Your output should be the line with "Elk Grove, CA 95624" followed by every remaining line of the entries, reproduced exactly.

** Opening SUPPLIED DATA block **

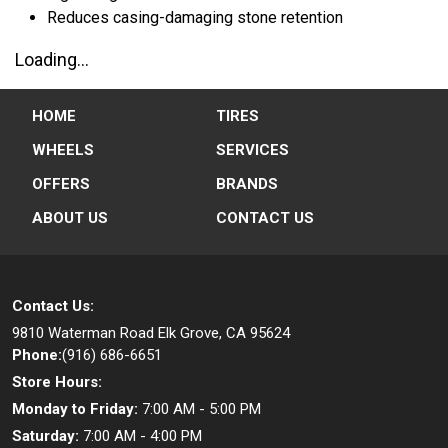
Reduces casing-damaging stone retention
Loading...
HOME
TIRES
WHEELS
SERVICES
OFFERS
BRANDS
ABOUT US
CONTACT US
Contact Us:
9810 Waterman Road
Elk Grove, CA 95624
Phone:
(916) 686-6651
Store Hours:
Monday to Friday:
7:00 AM - 5:00 PM
Saturday:
7:00 AM - 4:00 PM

** Closing SUPPLIED DATA block **

## ANSWER TO THE PROBLEM
Elk Grove, CA 95624
Phone:
(916) 686-6651
Store Hours:
Monday to Friday:
7:00 AM - 5:00 PM
Saturday:
7:00 AM - 4:00 PM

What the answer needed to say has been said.